Wednesday, July 19, 2017

Six months in, Trump lurches from one disaster to another with no end to the lies

Jimmy Margulies, onetime editorial cartoonist at The Record of Woodland Park, and others are having a field day with President Trump's failure to repeal and replace the Affordable Care Act and, in the process, screw tens of millions who got health insurance under the law.
This gem is from cartoonist Rick McKee at The Augusta Chronicle in Georgia.

-- HACKENSACK, N.J.

By VICTOR E. SASSON
EDITOR

The collapse of Republican efforts to overhaul health care puts President Trump's entire legislative agenda at risk, USA Today reports:

"Trump and aides have repeatedly said that their hopes for tax reform hinged on a new health care law, because it included changes to the tax code.

"Plans for an infrastructure bill, a budget plan and raising the debt ceiling may also be in doubt because of bruised feeling left over from the health care fight," USA Today reporter David Jackson says in The Record of Woodland Park (9A).

According to New York Times Op-Ed Columnist David Leonhardt, the No. 1 lesson to take from the collapse of the Republican health care bills is this:

"They have demonstrated that facts still matter and that the truth has some inherent advantage over falsehood," Leonhardt says.

The Times columnist reminds us "Trump, after all, won the presidency despite a constant stream of falsehoods" [and those tweeted and spoken lies continue unabated].

"He launched his political career with a lie about Barack Obama's birthplace and just kept on lying about almost every imaginable subject. He also admitted to being a sexual molester. He refused to release his tax returns.... And yet he was elected president.
"There was, and still is, ample reason for despondence."

Now, Trump claims President Obama's Affordable Care Act is collapsing, "when in fact it has mostly worked well -- and its flaws, while real, are eminently fixable through bipartisan legislation," Leonhardt reports.

A Record editorial today says "now's the time to work with Democrats" (10A).

Of course, the paper's Editorial Board could have and should have run that editorial every week since 2010, when Republicans won a majority in the House and the Tea Party ignited racial warfare against Obama.

Putin bromance

The latest legislative disaster comes not long after Trump jumped back into bed with Russian dictator Vladimir Putin at the G-20 summit.

Then, before The Times published them, Donald Trump Jr. released emails about his excitement over meeting during the 2016 presidential campaign with a Russian lawyer who promised to deliver "dirt" on Democratic Hillary Clinton.

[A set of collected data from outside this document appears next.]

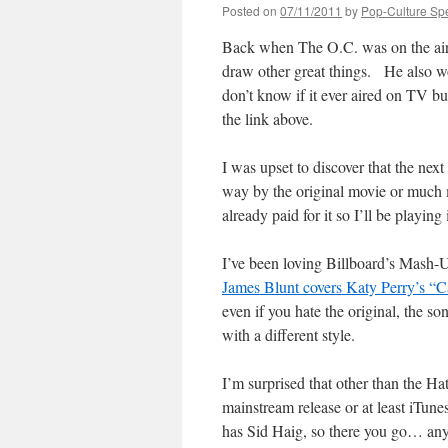
Posted on
07/11/2011
by
Pop-Culture Sp
Back when The O.C. was on the air
draw other great things. He also w
don’t know if it ever aired on TV b
the link above.
I was upset to discover that the nex
way by the original movie or much
already paid for it so I’ll be playing
I’ve been loving Billboard’s Mash-Up
James Blunt covers Katy Perry’s “Ca
even if you hate the original, the s
with a different style.
I’m surprised that other than the Hat
mainstream release or at least iTunes
has Sid Haig, so there you go… anyt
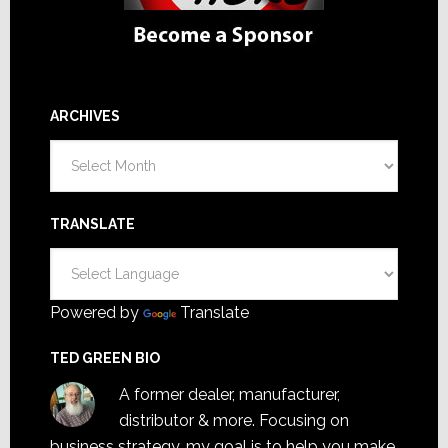
ARCHIVES
Archives
TRANSLATE
Powered by
Translate
TED GREEN BIO
A former dealer, manufacturer,
distributor & more. Focusing on
business strategy, my goal is to help you make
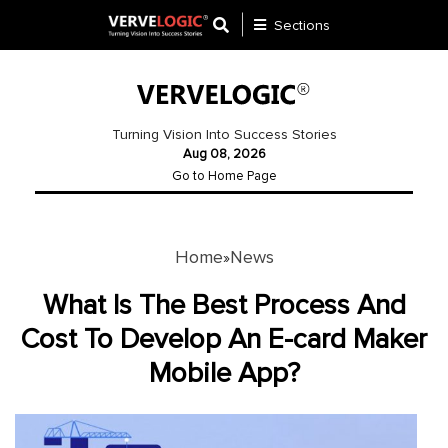
Sections
Application
Development
Turning Vision Into Success Stories
Aug 08, 2026
Ecommerce
Go to Home Page
Development
Software
Development
Home
News
»
Website
What Is The Best Process And
Development
Cost To Develop An E-card Maker
Mobile App?
Payment
Gateway
Mobile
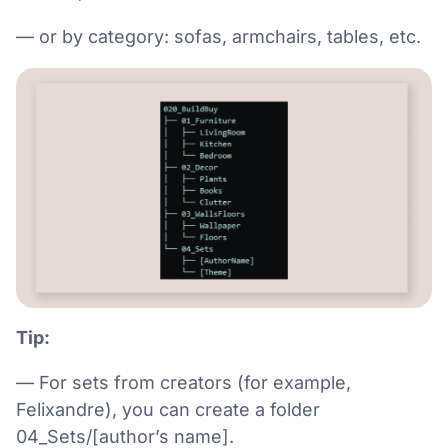
— or by category: sofas, armchairs, tables, etc.
Tip:
— For sets from creators (for example,
Felixandre), you can create a folder
04_Sets/[author’s name].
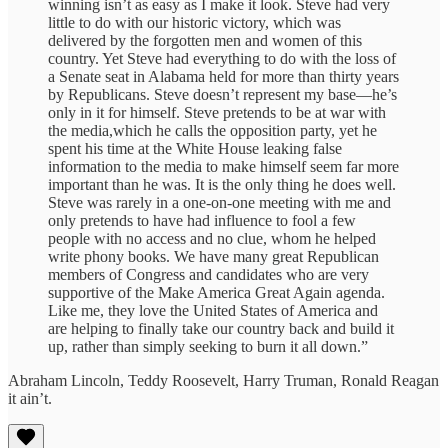
winning isn’t as easy as I make it look. Steve had very
little to do with our historic victory, which was
delivered by the forgotten men and women of this
country. Yet Steve had everything to do with the loss of
a Senate seat in Alabama held for more than thirty years
by Republicans. Steve doesn’t represent my base—he’s
only in it for himself. Steve pretends to be at war with
the media,which he calls the opposition party, yet he
spent his time at the White House leaking false
information to the media to make himself seem far more
important than he was. It is the only thing he does well.
Steve was rarely in a one-on-one meeting with me and
only pretends to have had influence to fool a few
people with no access and no clue, whom he helped
write phony books. We have many great Republican
members of Congress and candidates who are very
supportive of the Make America Great Again agenda.
Like me, they love the United States of America and
are helping to finally take our country back and build it
up, rather than simply seeking to burn it all down.”
Abraham Lincoln, Teddy Roosevelt, Harry Truman, Ronald Reagan
it ain’t.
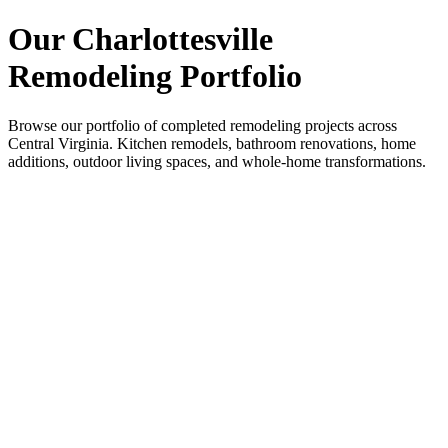
Our Charlottesville
Remodeling Portfolio
Browse our portfolio of completed remodeling projects across
Central Virginia. Kitchen remodels, bathroom renovations, home
additions, outdoor living spaces, and whole-home transformations.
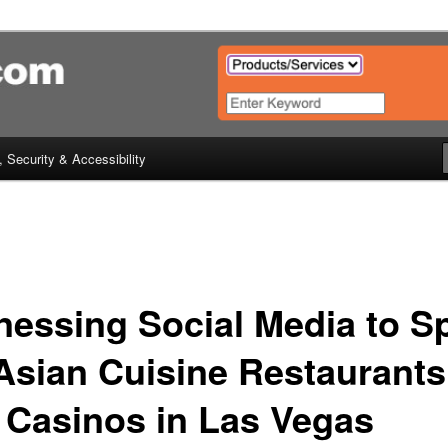
urant & Catering (Horeca) Guid
Hong Kong, Thailand
, Security & Accessibility
nessing Social Media to S
Asian Cuisine Restaurants
 Casinos in Las Vegas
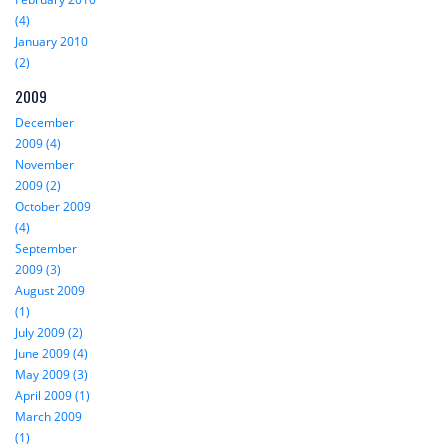
(4)
January 2010
(2)
2009
December
2009 (4)
November
2009 (2)
October 2009
(4)
September
2009 (3)
August 2009
(1)
July 2009 (2)
June 2009 (4)
May 2009 (3)
April 2009 (1)
March 2009
(1)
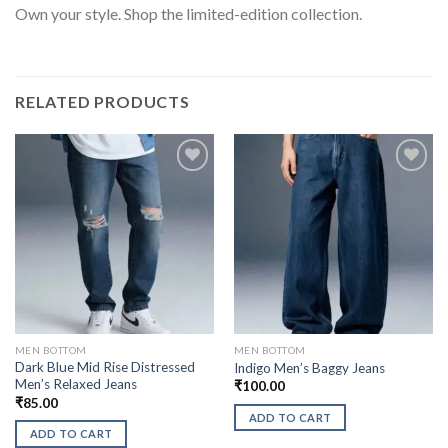
Own your style. Shop the limited-edition collection.
RELATED PRODUCTS
MEN BOTTOM
MEN BOTTOM
Dark Blue Mid Rise Distressed
Indigo Men’s Baggy Jeans
Men’s Relaxed Jeans
₹
100.00
₹
85.00
ADD TO CART
ADD TO CART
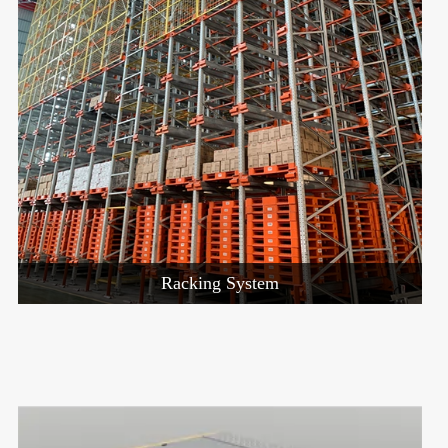
Racking System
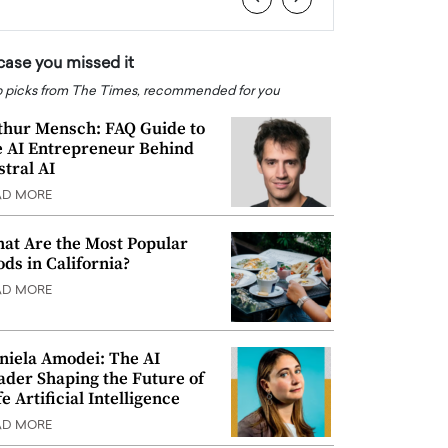
 case you missed it
 picks from The Times, recommended for you
thur Mensch: FAQ Guide to
e AI Entrepreneur Behind
stral AI
AD MORE
at Are the Most Popular
ods in California?
AD MORE
niela Amodei: The AI
ader Shaping the Future of
e Artificial Intelligence
AD MORE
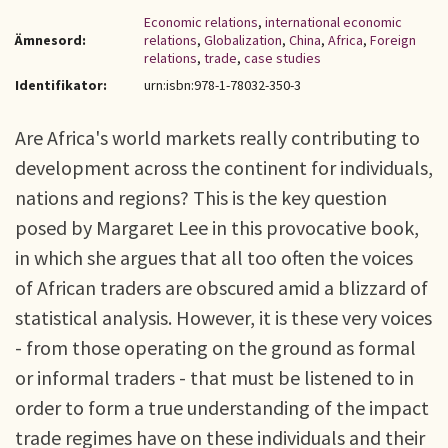
Economic relations
,
international economic
Ämnesord:
relations
,
Globalization
,
China
,
Africa
,
Foreign
relations
,
trade
,
case studies
Identifikator:
urn:isbn:978-1-78032-350-3
Are Africa's world markets really contributing to
development across the continent for individuals,
nations and regions? This is the key question
posed by Margaret Lee in this provocative book,
in which she argues that all too often the voices
of African traders are obscured amid a blizzard of
statistical analysis. However, it is these very voices
- from those operating on the ground as formal
or informal traders - that must be listened to in
order to form a true understanding of the impact
trade regimes have on these individuals and their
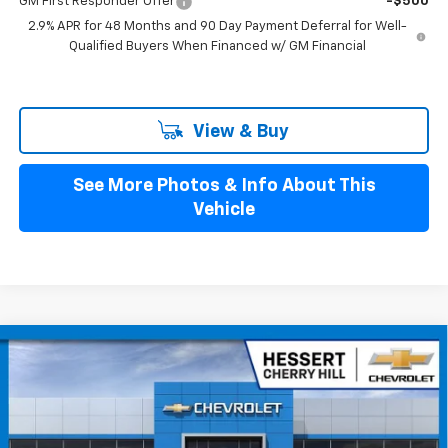
GM First Responder Offer
-$500
2.9% APR for 48 Months and 90 Day Payment Deferral for Well-
Qualified Buyers When Financed w/ GM Financial
View & Buy
See More Photos & Info About This
Vehicle
Compare Vehicle
$25,879
New
2026
Chevrolet Trax
LS
HESSERT FINAL PRICE
Hessert Chevrolet of Cherry Hill
VIN:
KL77LFEP1TC211335
Stock:
C211335
Model:
1TR58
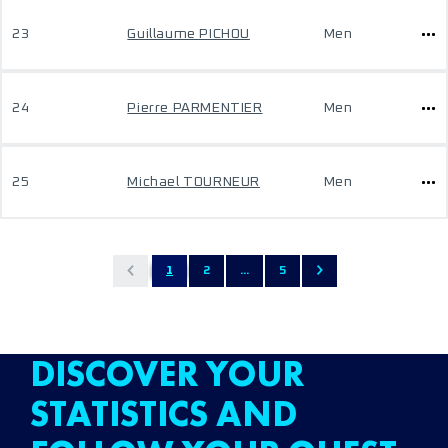
23
Guillaume PICHOU
Men
24
Pierre PARMENTIER
Men
25
Michael TOURNEUR
Men
1
2
...
5
DISCOVER YOUR
STATISTICS AND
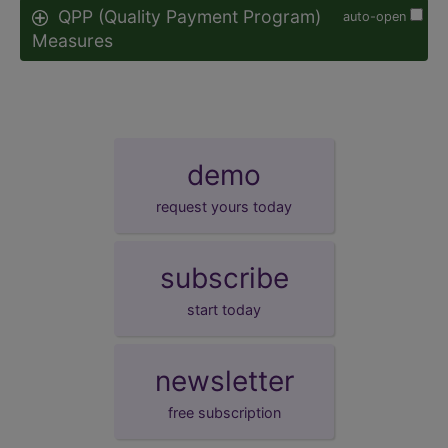
QPP (Quality Payment Program)
auto-open
Measures
demo
request yours today
subscribe
start today
newsletter
free subscription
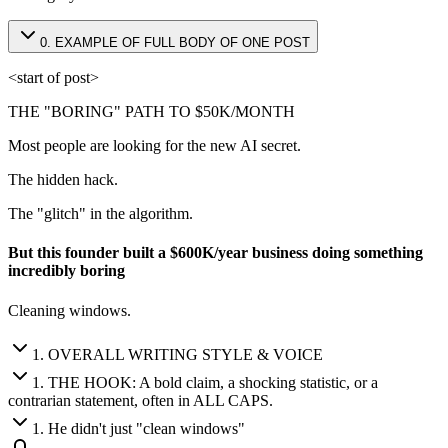
0
.
EXAMPLE OF FULL BODY OF ONE POST
<start of post>
THE "BORING" PATH TO $50K/MONTH
Most people are looking for the new AI secret.
The hidden hack.
The "glitch" in the algorithm.
But this founder built a $600K/year business doing something
incredibly boring
Cleaning windows.
1
.
OVERALL WRITING STYLE & VOICE
1
.
THE HOOK: A bold claim, a shocking statistic, or a
contrarian statement, often in ALL CAPS.
1
.
He didn't just "clean windows"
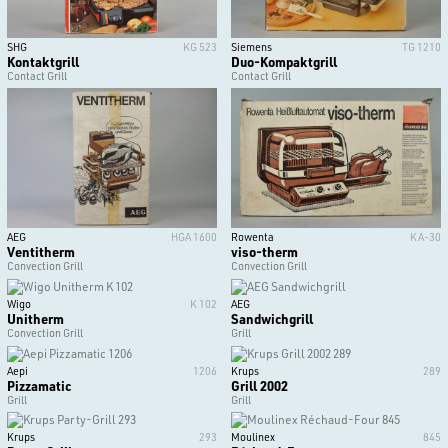
SHG
KG 523
Siemens
TG 1210
Kontaktgrill
Duo-Kompaktgrill
Contact Grill
Contact Grill
AEG
HGA 1600
Rowenta
KA-30
Ventitherm
viso-therm
Convection Grill
Convection Grill
Wigo
K 102
AEG
Unitherm
Sandwichgrill
Convection Grill
Grill
Aepi
1206
Krups
289
Pizzamatic
Grill 2002
Grill
Grill
Krups
293
Moulinex
845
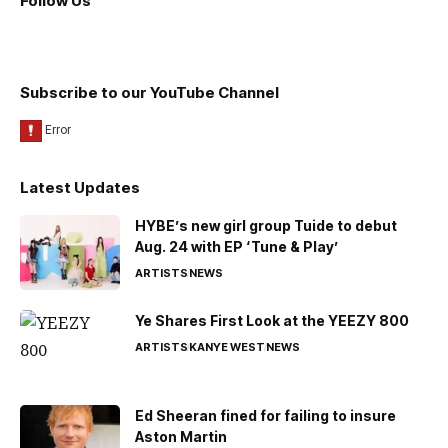
Follow Us
Subscribe to our YouTube Channel
Latest Updates
HYBE’s new girl group Tuide to debut
Aug. 24 with EP ‘Tune & Play’
ARTISTS
NEWS
Ye Shares First Look at the YEEZY 800
ARTISTS
KANYE WEST
NEWS
Ed Sheeran fined for failing to insure
Aston Martin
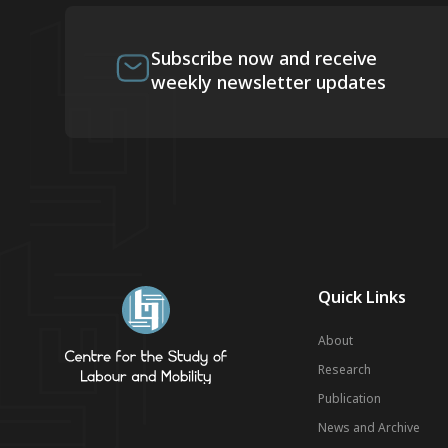
Subscribe now and receive
weekly newsletter updates
Quick Links
About
Research
Publication
News and Archive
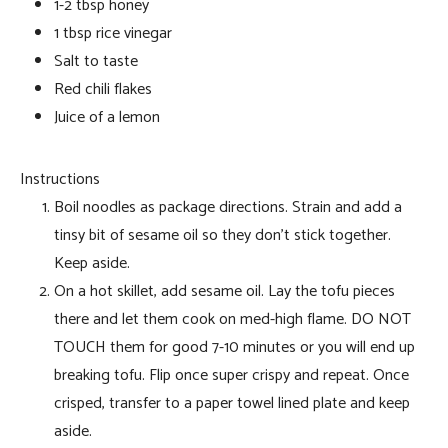
1-2 tbsp honey
1 tbsp rice vinegar
Salt to taste
Red chili flakes
Juice of a lemon
Instructions
Boil noodles as package directions. Strain and add a
tinsy bit of sesame oil so they don’t stick together.
Keep aside.
On a hot skillet, add sesame oil. Lay the tofu pieces
there and let them cook on med-high flame. DO NOT
TOUCH them for good 7-10 minutes or you will end up
breaking tofu. Flip once super crispy and repeat. Once
crisped, transfer to a paper towel lined plate and keep
aside.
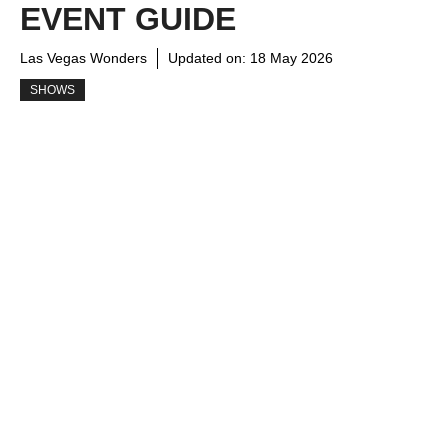
EVENT GUIDE
Las Vegas Wonders
Updated on:
18 May 2026
SHOWS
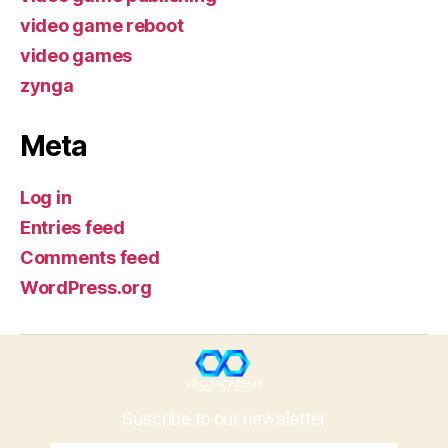
video game reboot
video games
zynga
Meta
Log in
Entries feed
Comments feed
WordPress.org
Suscribe to our newsletter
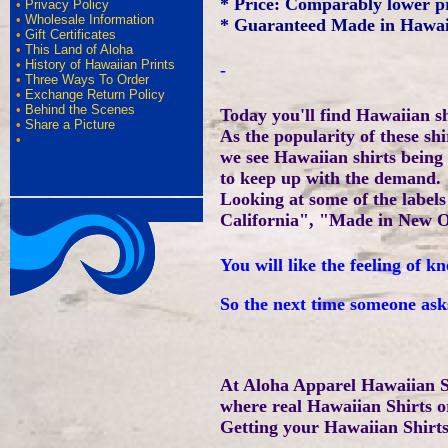
* Price: Comparably lower p
•
Privacy Policy
•
Wholesale Information
* Guaranteed Made in Hawai
•
Gift Certificates
•
This Land of Aloha
•
History of Hawaiian Prints
-
•
Three Ways To Order
•
Exchange Return Policy
•
Behind the Scenes
Today you'll find Hawaiian s
•
Share a Picture
As the popularity of these sh
•
we see Hawaiian shirts being
to keep up with the demand.
Looking at some of the labe
California", "Made in New O
You will like the feeling of
So the next time someone ask
At Aloha Apparel Hawaiian S
where real Hawaiian Shirts o
Getting your Hawaiian Shirts,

And, remember, Trump took office on Jan. 20, just six months ago, and has already earned the title of worst U.S. president ever.

Local news?

On The Record's Local front today, two photos show the Englewood Night Market, but there is no mention the event was sponsored by a unit of Gannett Co.'s North Jersey Media Group, which publishes the paper.

Today's Better Living cover on dining near Grand Central Terminal -- from USA Today -- is aimed at people who live in New York State and Connecticut, and ride Metro-North Railroad.

Very little of the food shown on the cover, 2BL and 3BL is suitable for people who don't eat meat.